BEIJING, Sept. 27 (Xinhua) — China released a new investigative report on Tuesday, saying new evidence has been found to show that the U.S. National Security Agency (NSA) was behind the “thousands of cyberattacks” against a Chinese university.
With technical support from a number of countries in Europe and Southeast Asia, Chinese experts were able to trace the technical characteristics, attack weapons and routes used in the cyberattack on the Polytechnic University. from northwest China, according to the report released by the National Computer Virus Emergency of China. Response Center in collaboration with Internet security company 360.
They discovered that these attacks came from the NSA-affiliated Office of Tailored Access Operation (TAO), which revealed its own technical flaws and operational missteps during the attack, according to the report.
An earlier investigation revealed that 41 types of cyber weapons were used by TAO in the recently disclosed cyber attacks against the university.
Of the 41 types of cyberattack tools, 16 are identical to TAO weapons that have been exposed by the hacking group “Shadow Brokers”, and 23 share a 97% genetic similarity with those deployed by the TAO, according to the report. .
The remaining two types are to be used in conjunction with other TAO cyberattack weapons, the report said, adding that the weapons’ homology suggests they all belong to TAO.

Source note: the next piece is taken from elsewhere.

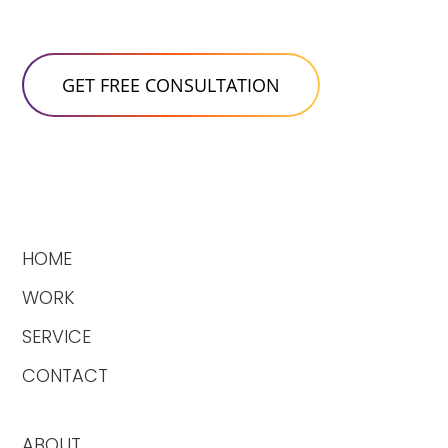
HOME
WORK
SERVICE
CONTACT
ABOUT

The technical analysis revealed that cyber attackers’ working time, linguistic and behavioral habits, and operation errors also revealed their links with TAO.
The report details the process of TAO’s infiltration into the Chinese university’s internal network. TAO first used “FoxAcid”, a man-in-the-middle attack platform, to hack into the university’s host computer and internal servers, then took control of several key servers with remote control weapons. He then controlled some important network node equipment, including the university’s internal routers and switches, and stole authentication data.
Hiding in the university’s operations and maintenance servers, TAO stole several key configuration files of network equipment, which were used to “validly” monitor a batch of network equipment and Internet users.
The Chinese investigation team discovered that TAO had captured personal information of some people with sensitive identities in the Chinese mainland. The information was sent back to NSA headquarters via multiple jump servers.
The report says the true identities of 13 attackers have been discovered.
The report, revealing the details of US cyberattacks on the Chinese university, was released to offer lessons to countries around the world so they can more effectively identify and prevent TAO cyberattacks.